Segment Start: DATA

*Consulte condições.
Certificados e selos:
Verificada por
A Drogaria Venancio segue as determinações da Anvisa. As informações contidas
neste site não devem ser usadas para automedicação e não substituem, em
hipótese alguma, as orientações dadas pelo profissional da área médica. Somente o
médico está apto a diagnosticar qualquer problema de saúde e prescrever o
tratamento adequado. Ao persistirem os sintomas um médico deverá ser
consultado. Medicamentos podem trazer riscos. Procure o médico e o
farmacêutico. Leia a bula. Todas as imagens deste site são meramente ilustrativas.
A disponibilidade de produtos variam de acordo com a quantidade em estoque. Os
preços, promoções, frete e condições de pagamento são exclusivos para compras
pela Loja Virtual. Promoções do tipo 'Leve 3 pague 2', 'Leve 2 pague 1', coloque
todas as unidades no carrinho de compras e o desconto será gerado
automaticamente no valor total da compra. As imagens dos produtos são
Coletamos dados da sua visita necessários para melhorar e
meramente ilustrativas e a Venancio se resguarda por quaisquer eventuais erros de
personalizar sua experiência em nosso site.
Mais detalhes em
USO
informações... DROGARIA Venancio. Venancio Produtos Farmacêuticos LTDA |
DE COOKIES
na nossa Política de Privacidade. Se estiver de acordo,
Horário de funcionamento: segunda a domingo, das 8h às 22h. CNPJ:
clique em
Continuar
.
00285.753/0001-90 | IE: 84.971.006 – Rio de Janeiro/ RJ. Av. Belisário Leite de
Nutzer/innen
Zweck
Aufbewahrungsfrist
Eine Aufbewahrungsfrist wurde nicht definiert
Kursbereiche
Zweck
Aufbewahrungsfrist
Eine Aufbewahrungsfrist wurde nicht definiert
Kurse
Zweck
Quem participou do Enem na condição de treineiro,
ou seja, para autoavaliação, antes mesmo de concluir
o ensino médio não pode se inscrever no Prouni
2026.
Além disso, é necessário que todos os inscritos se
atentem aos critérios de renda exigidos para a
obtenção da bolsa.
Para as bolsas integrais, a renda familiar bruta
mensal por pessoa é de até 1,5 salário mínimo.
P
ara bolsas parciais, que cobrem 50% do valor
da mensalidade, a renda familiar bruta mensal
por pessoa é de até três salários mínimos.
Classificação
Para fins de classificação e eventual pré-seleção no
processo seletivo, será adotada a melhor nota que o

Segment End: DATA
Segment Start: DATA

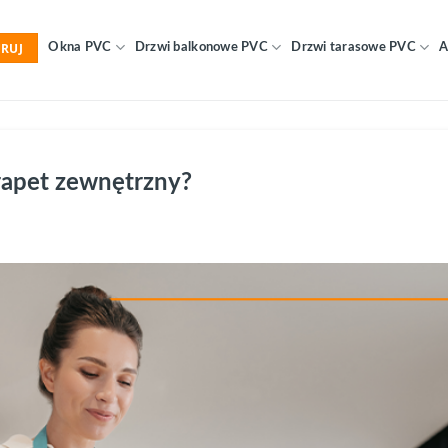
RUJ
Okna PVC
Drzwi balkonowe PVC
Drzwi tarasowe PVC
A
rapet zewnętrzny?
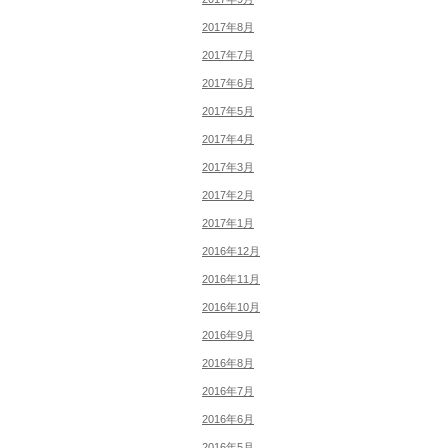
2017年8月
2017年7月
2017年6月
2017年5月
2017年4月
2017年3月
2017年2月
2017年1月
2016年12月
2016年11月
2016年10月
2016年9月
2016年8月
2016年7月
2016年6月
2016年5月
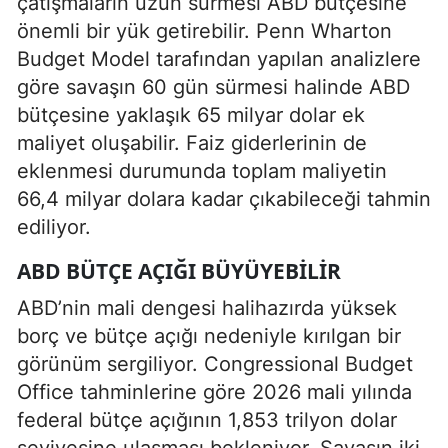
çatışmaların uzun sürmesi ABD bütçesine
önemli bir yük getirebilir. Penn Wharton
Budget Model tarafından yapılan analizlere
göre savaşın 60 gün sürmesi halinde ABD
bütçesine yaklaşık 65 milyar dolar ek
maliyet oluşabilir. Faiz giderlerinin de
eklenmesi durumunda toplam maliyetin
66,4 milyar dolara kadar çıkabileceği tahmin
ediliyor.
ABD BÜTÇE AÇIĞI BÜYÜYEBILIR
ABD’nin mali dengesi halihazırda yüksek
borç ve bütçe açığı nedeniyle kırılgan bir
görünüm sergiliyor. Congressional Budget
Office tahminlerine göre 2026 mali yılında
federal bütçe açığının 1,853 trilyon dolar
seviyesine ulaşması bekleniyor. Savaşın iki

Segment End: DATA

When you reach the line holding "00285.753/0001-90 | IE: 84.971.006" in the records above, begin reproducing exactly, stop after the line holding "processo seletivo, será", and output nothing else.

#### RESULT BELOW:
00285.753/0001-90 | IE: 84.971.006 – Rio de Janeiro/ RJ. Av. Belisário Leite de
Nutzer/innen
Zweck
Aufbewahrungsfrist
Eine Aufbewahrungsfrist wurde nicht definiert
Kursbereiche
Zweck
Aufbewahrungsfrist
Eine Aufbewahrungsfrist wurde nicht definiert
Kurse
Zweck
Quem participou do Enem na condição de treineiro,
ou seja, para autoavaliação, antes mesmo de concluir
o ensino médio não pode se inscrever no Prouni
2026.
Além disso, é necessário que todos os inscritos se
atentem aos critérios de renda exigidos para a
obtenção da bolsa.
Para as bolsas integrais, a renda familiar bruta
mensal por pessoa é de até 1,5 salário mínimo.
P
ara bolsas parciais, que cobrem 50% do valor
da mensalidade, a renda familiar bruta mensal
por pessoa é de até três salários mínimos.
Classificação
Para fins de classificação e eventual pré-seleção no
processo seletivo, será adotada a melhor nota que o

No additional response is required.